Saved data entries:
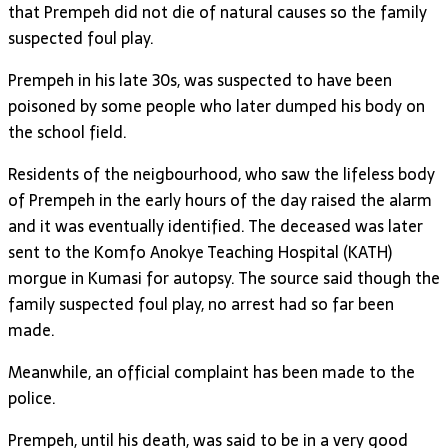
that Prempeh did not die of natural causes so the family
suspected foul play.
Prempeh in his late 30s, was suspected to have been
poisoned by some people who later dumped his body on
the school field.
Residents of the neigbourhood, who saw the lifeless body
of Prempeh in the early hours of the day raised the alarm
and it was eventually identified. The deceased was later
sent to the Komfo Anokye Teaching Hospital (KATH)
morgue in Kumasi for autopsy. The source said though the
family suspected foul play, no arrest had so far been
made.
Meanwhile, an official complaint has been made to the
police.
Prempeh, until his death, was said to be in a very good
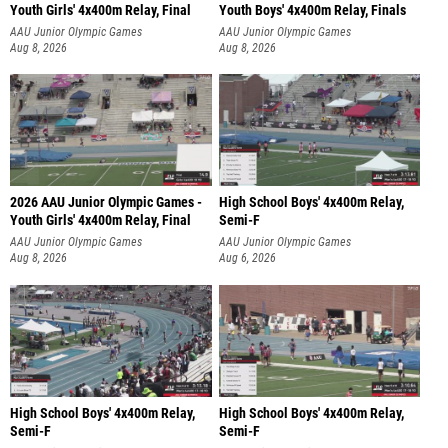
Youth Girls' 4x400m Relay, Final
Youth Boys' 4x400m Relay, Finals
AAU Junior Olympic Games
AAU Junior Olympic Games
Aug 8, 2026
Aug 8, 2026
2026 AAU Junior Olympic Games -
High School Boys' 4x400m Relay,
Youth Girls' 4x400m Relay, Final
Semi-F
AAU Junior Olympic Games
AAU Junior Olympic Games
Aug 8, 2026
Aug 6, 2026
High School Boys' 4x400m Relay,
High School Boys' 4x400m Relay,
Semi-F
Semi-F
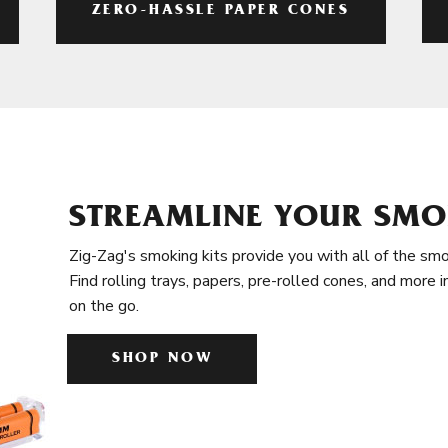
ZERO-HASSLE PAPER CONES
STREAMLINE YOUR SMO
Zig-Zag's smoking kits provide you with all of the smo
Find rolling trays, papers, pre-rolled cones, and more 
on the go.
SHOP NOW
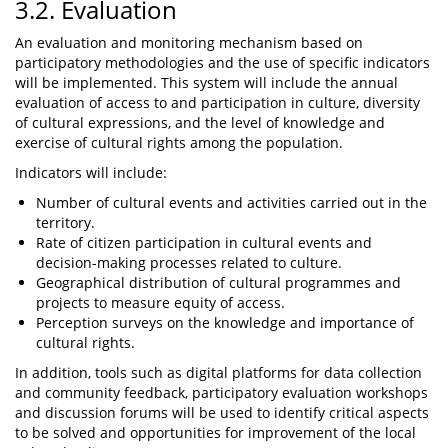
3.2. Evaluation
An evaluation and monitoring mechanism based on
participatory methodologies and the use of specific indicators
will be implemented. This system will include the annual
evaluation of access to and participation in culture, diversity
of cultural expressions, and the level of knowledge and
exercise of cultural rights among the population.
Indicators will include:
Number of cultural events and activities carried out in the
territory.
Rate of citizen participation in cultural events and
decision-making processes related to culture.
Geographical distribution of cultural programmes and
projects to measure equity of access.
Perception surveys on the knowledge and importance of
cultural rights.
In addition, tools such as digital platforms for data collection
and community feedback, participatory evaluation workshops
and discussion forums will be used to identify critical aspects
to be solved and opportunities for improvement of the local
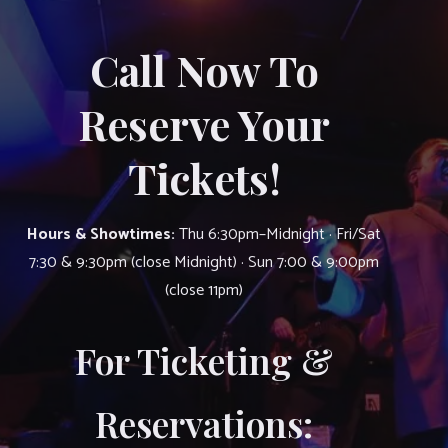
Call Now To
Reserve Your
Tickets!
Hours & Showtimes:
Thu 6:30pm–Midnight · Fri/Sat
7:30 & 9:30pm (close Midnight) · Sun 7:00 & 9:00pm
(close 11pm)
For Ticketing &
Reservations:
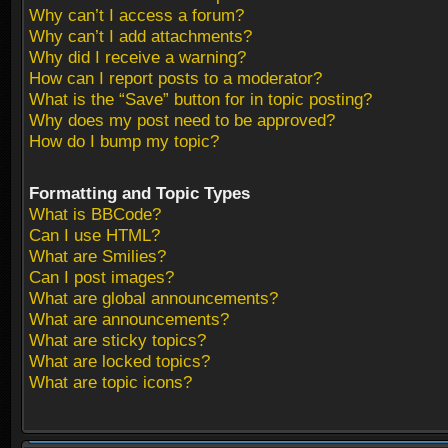
Why can’t I access a forum?
Why can’t I add attachments?
Why did I receive a warning?
How can I report posts to a moderator?
What is the “Save” button for in topic posting?
Why does my post need to be approved?
How do I bump my topic?
Formatting and Topic Types
What is BBCode?
Can I use HTML?
What are Smilies?
Can I post images?
What are global announcements?
What are announcements?
What are sticky topics?
What are locked topics?
What are topic icons?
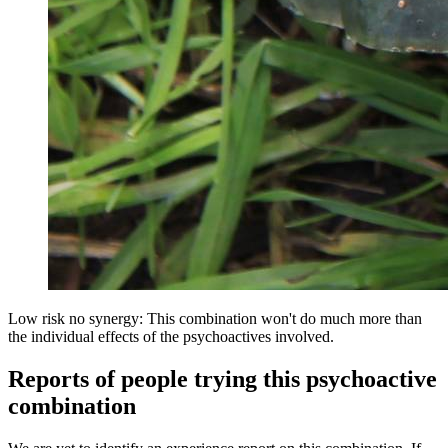
Low risk no synergy: This combination won't do much more than
the individual effects of the psychoactives involved.
Reports of people trying this psychoactive
combination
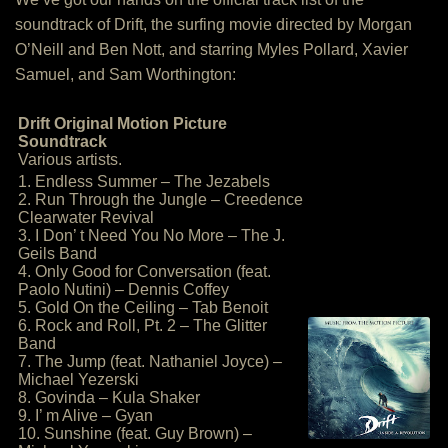
soundtrack of Drift, the surfing movie directed by Morgan
O’Neill and Ben Nott, and starring Myles Pollard, Xavier
Samuel, and Sam Worthington:
Drift Original Motion Picture
Soundtrack
Various artists.
1. Endless Summer – The Jezabels
2. Run Through the Jungle – Creedence
Clearwater Revival
3. I Don’ t Need You No More – The J.
Geils Band
4. Only Good for Conversation (feat.
Paolo Nutini) – Dennis Coffey
5. Gold On the Ceiling – Tab Benoit
6. Rock and Roll, Pt. 2 – The Glitter
Band
7. The Jump (feat. Nathaniel Joyce) –
Michael Yezerski
8. Govinda – Kula Shaker
9. I’ m Alive – Gyan
10. Sunshine (feat. Guy Brown) –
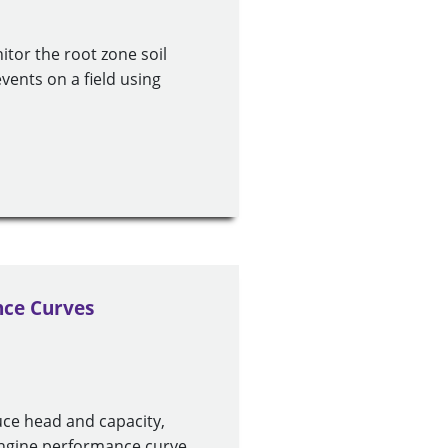
tor the root zone soil
vents on a field using
ce Curves
ce head and capacity,
engine performance curve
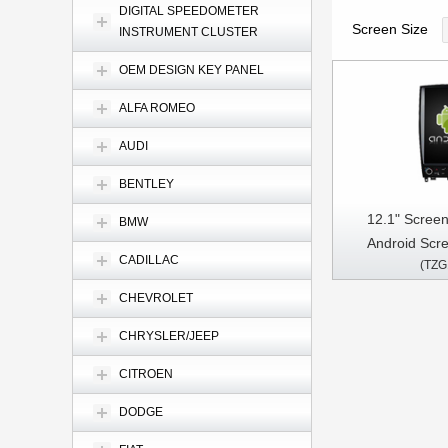
DIGITAL SPEEDOMETER
Screen Size
INSTRUMENT CLUSTER
OEM DESIGN KEY PANEL
ALFA ROMEO
AUDI
BENTLEY
12.1" Screen
BMW
Android Scree
CADILLAC
(TZG
EX25/EX30/E
2007-2017 C
CHEVROLET
Stereo GPS C
CHRYSLER/JEEP
CITROEN
DODGE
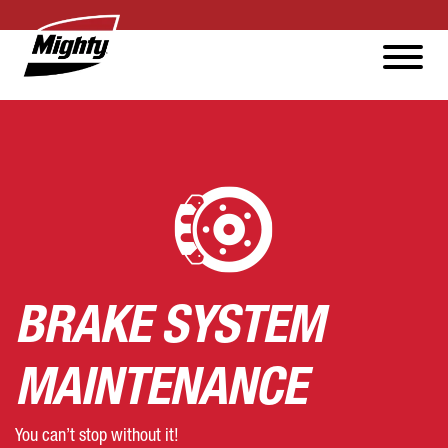
BRAKE SYSTEM
MAINTENANCE
You can’t stop without it!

**Goal of the exercise:**
The answer consists solely of the lines from the one holding "Screen Size" through the last line of the entries above, set down verbatim, without any pictures.

**Result of the task:**
Screen Size
INSTRUMENT CLUSTER
OEM DESIGN KEY PANEL
ALFA ROMEO
AUDI
BENTLEY
12.1" Screen
BMW
Android Scree
CADILLAC
(TZG
EX25/EX30/E
2007-2017 C
CHEVROLET
Stereo GPS C
CHRYSLER/JEEP
CITROEN
DODGE
BRAKE SYSTEM
MAINTENANCE
You can’t stop without it!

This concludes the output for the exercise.